* _TASK_:
Look through the listing below and write out exactly the lines from the line with "vous propose SAFTI" to the line with "SAFTI Prestige", both included, and no others.

---+---

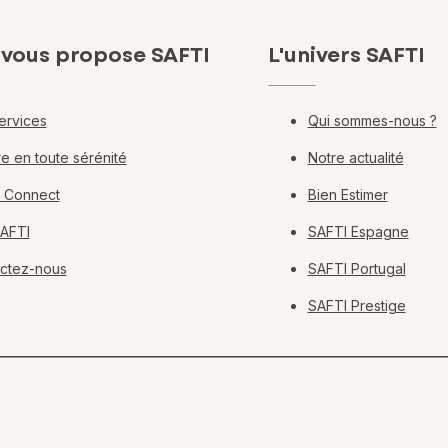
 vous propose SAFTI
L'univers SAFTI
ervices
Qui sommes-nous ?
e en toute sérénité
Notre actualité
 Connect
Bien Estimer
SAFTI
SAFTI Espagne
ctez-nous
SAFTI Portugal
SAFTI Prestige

---+---

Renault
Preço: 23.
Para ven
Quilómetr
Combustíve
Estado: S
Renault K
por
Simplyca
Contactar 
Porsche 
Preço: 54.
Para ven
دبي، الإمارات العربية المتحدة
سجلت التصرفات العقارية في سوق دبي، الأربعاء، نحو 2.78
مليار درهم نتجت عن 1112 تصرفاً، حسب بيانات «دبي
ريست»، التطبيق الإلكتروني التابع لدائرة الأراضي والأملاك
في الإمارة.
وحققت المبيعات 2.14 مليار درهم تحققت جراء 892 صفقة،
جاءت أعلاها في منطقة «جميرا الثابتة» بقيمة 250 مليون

---+---

* _RESPONSE FOR THIS EXERCISE_:
 vous propose SAFTI
L'univers SAFTI
ervices
Qui sommes-nous ?
e en toute sérénité
Notre actualité
 Connect
Bien Estimer
SAFTI
SAFTI Espagne
ctez-nous
SAFTI Portugal
SAFTI Prestige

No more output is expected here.